Moving data between Cloud SQL and BigQuery is fairly straightforward with federated queries. However, federated queries are not available for Cloud SQL instances created with a private IP address, which might be the only option in many organisation due to security constraints. As an alternative, a Dataflow pipeline can be built to do the job. Moreover, there is a template readily available (JDBC to BigQuery) which in an ideal world would have made this approach easy as well. However, there are some bits and pieces which can be not quite obvious. At least, they weren’t for me — I had to spend a few days building a working pipeline and in the end I had to ask a GCP expert for help. In this blog article I’m trying to address these issues to make life easier for other people facing the same challenge. In my example I’m using Postgres Cloud SQL although I would expect the Mysql case to be very similar if not identical.
- A Postgres Cloud SQL instance with private IP and a database in it (might require enabling Compute Engine API if not enabled already)
- A BigQuery dataset and a table in it (for simplicity, make it with just one column X of type NUMERIC)
- Enabled Dataflow API
- A storage bucket
- Maven (either on your local machine or a Cloud Compute Engine) for building the jars
The Dataflow template is “JDBC to BigQuery”, not “CloudSQL to BigQuery”. So you’re going to need JDBC drivers for Cloud SQL. You will need jars for Cloud SQL The important part is that you’re going to need both so-called “socket factory JDBC driver” and the actual JDBC driver (e.g. Postgres one if that’s what your Cloud SQL database is).
The “socket factory” jar can be built from the source code available here: https://github.com/GoogleCloudPlatform/cloud-sql-jdbc-socket-factory. Build instructions in the readme file are fairly trivial, you just need Maven installed and then copy and paste the line from readme into your terminal window. The result will appear in the target directory — be sure to pick the jar with required dependencies (mine was called postgres-socket-factory-1.3.1-SNAPSHOT-jar-with-dependencies.jar). The appropriate JDBC driver jar for Postgres can be found at https://jdbc.postgresql.org/download.html.
Once you have the jar files, you’ll need to upload them to your storage bucket using gsutil or web console as you prefer.
Creating the job
At this point, you should be able to go to the Dataflow page in the Cloud console and create the job as shown on the screenshot below.
You might need to click on “Show optional parameters” to be able to specify the username and the password for the database connection.

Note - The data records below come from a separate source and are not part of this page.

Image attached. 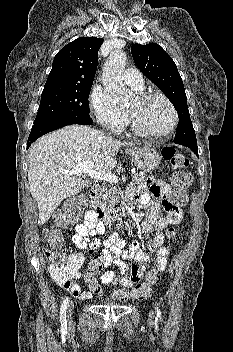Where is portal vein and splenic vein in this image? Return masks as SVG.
Here are the masks:
<instances>
[{"instance_id":"1","label":"portal vein and splenic vein","mask_w":233,"mask_h":352,"mask_svg":"<svg viewBox=\"0 0 233 352\" xmlns=\"http://www.w3.org/2000/svg\"><path fill=\"white\" fill-rule=\"evenodd\" d=\"M60 172L64 174H75V175L80 173H85L89 175L91 178L96 180L108 181L110 183L118 182V177L115 174L98 172L93 170L92 162L81 163V164H78L76 167H74L72 170H60Z\"/></svg>"}]
</instances>
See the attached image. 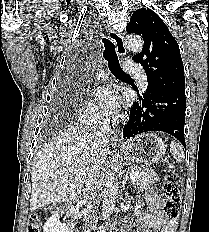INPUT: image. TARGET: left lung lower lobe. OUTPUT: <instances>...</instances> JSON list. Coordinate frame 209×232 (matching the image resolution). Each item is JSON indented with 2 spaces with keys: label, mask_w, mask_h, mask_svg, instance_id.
Wrapping results in <instances>:
<instances>
[{
  "label": "left lung lower lobe",
  "mask_w": 209,
  "mask_h": 232,
  "mask_svg": "<svg viewBox=\"0 0 209 232\" xmlns=\"http://www.w3.org/2000/svg\"><path fill=\"white\" fill-rule=\"evenodd\" d=\"M185 96L172 92H148L135 101L123 128L125 140L143 132L162 131L185 147Z\"/></svg>",
  "instance_id": "obj_1"
}]
</instances>
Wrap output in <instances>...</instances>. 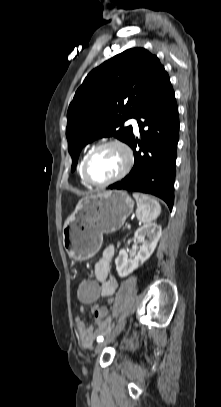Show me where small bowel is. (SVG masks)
Instances as JSON below:
<instances>
[{"instance_id":"obj_1","label":"small bowel","mask_w":221,"mask_h":407,"mask_svg":"<svg viewBox=\"0 0 221 407\" xmlns=\"http://www.w3.org/2000/svg\"><path fill=\"white\" fill-rule=\"evenodd\" d=\"M115 255V247H106L100 259L95 265L94 273L95 277L98 279V283L101 284L100 297H106L109 303L114 300V294L118 288L117 279L110 275V266L112 259ZM98 308L95 306L93 311ZM83 312V309H81ZM104 319V318H103ZM75 324L78 330V340L83 348H90L95 340V338L104 333L108 328V323L105 320L96 321V327L92 325H87L80 317L75 318Z\"/></svg>"}]
</instances>
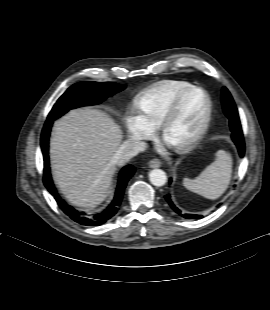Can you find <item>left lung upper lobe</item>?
<instances>
[{
	"mask_svg": "<svg viewBox=\"0 0 270 310\" xmlns=\"http://www.w3.org/2000/svg\"><path fill=\"white\" fill-rule=\"evenodd\" d=\"M222 106L225 115L229 119V126L232 132V139L243 138L242 128L239 120L238 111L233 98L227 88L222 89Z\"/></svg>",
	"mask_w": 270,
	"mask_h": 310,
	"instance_id": "5c2ea615",
	"label": "left lung upper lobe"
}]
</instances>
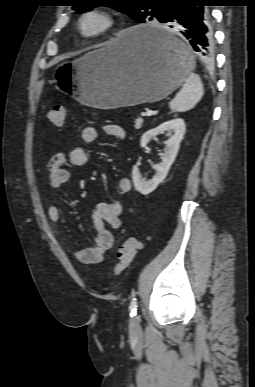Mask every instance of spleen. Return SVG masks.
Here are the masks:
<instances>
[{
    "label": "spleen",
    "instance_id": "3e777b00",
    "mask_svg": "<svg viewBox=\"0 0 255 387\" xmlns=\"http://www.w3.org/2000/svg\"><path fill=\"white\" fill-rule=\"evenodd\" d=\"M203 94L204 90L200 77L195 73H189L182 89L170 101L169 107L173 112H186L195 107Z\"/></svg>",
    "mask_w": 255,
    "mask_h": 387
}]
</instances>
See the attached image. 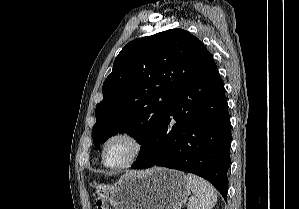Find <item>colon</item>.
I'll use <instances>...</instances> for the list:
<instances>
[{
  "label": "colon",
  "instance_id": "colon-1",
  "mask_svg": "<svg viewBox=\"0 0 299 209\" xmlns=\"http://www.w3.org/2000/svg\"><path fill=\"white\" fill-rule=\"evenodd\" d=\"M96 209H106L104 206H103V204H102V201H101V199H97V201H96Z\"/></svg>",
  "mask_w": 299,
  "mask_h": 209
}]
</instances>
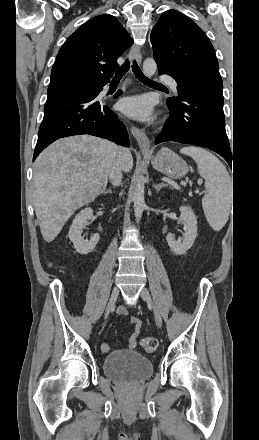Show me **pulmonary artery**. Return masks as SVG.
Listing matches in <instances>:
<instances>
[{
	"label": "pulmonary artery",
	"instance_id": "e3ab8cb5",
	"mask_svg": "<svg viewBox=\"0 0 259 440\" xmlns=\"http://www.w3.org/2000/svg\"><path fill=\"white\" fill-rule=\"evenodd\" d=\"M161 81L168 84L173 91H175V92L177 91L178 84L174 78H172L170 76H162Z\"/></svg>",
	"mask_w": 259,
	"mask_h": 440
}]
</instances>
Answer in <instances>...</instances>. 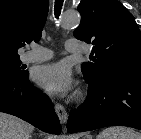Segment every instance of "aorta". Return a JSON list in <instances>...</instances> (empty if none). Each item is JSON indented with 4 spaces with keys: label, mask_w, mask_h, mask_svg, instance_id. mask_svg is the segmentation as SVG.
Here are the masks:
<instances>
[{
    "label": "aorta",
    "mask_w": 141,
    "mask_h": 139,
    "mask_svg": "<svg viewBox=\"0 0 141 139\" xmlns=\"http://www.w3.org/2000/svg\"><path fill=\"white\" fill-rule=\"evenodd\" d=\"M80 23V15L75 11H67L61 19V26L65 29H70L78 26Z\"/></svg>",
    "instance_id": "aorta-1"
}]
</instances>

Details to pay attention to
Coming from the Oracle database background, I sometimes tend to resolve problems by experimenting a little bit, letting error messages to guide me when I’m doing something wrong. In the cloud world, error message aren’t always as helpful, so this approach wouldn’t necessarily be productive, and attention to detail can save you a lot of time. In particular, pay attention to the following:
- The JDBC url needs to be correctly formed. The format that worked for me jdbc:postgresql://<database_instance_IP_address>:5432/<database_name>. Interestingly, “Cloud SQL socket factory” documentation mentions two url formats, a brief one and a complete one, but neither one has the form above and neither worked for me
- With Postgres, creating an instance doesn’t mean you have a database — don’t get caught out by that. Create the database and use its name in the final portion of the JDBC url (not the instance name)
- Don’t forget to include both jars, the socket factory one and the actual driver one. Use the comma to separate their paths as the hint in the template suggests
- Be sure to include the dataset name with the BigQuery table name and use the correct format (see the screenshot)
- The query in the source database should produce the same schema as the input table in BigQuery. Basically this means that column names must match
- Forgetting to specify the database username and password when submitting the job will is likely to cause the job to fail (although in this case at least the error message should be clear enough to make you realise that).
If steps above don’t work as expected try checking APIs and permissions, if that’s not it and the error message is not particularly clear — try to look in temp/staging directories specified in job parameters, you might find useful clues there.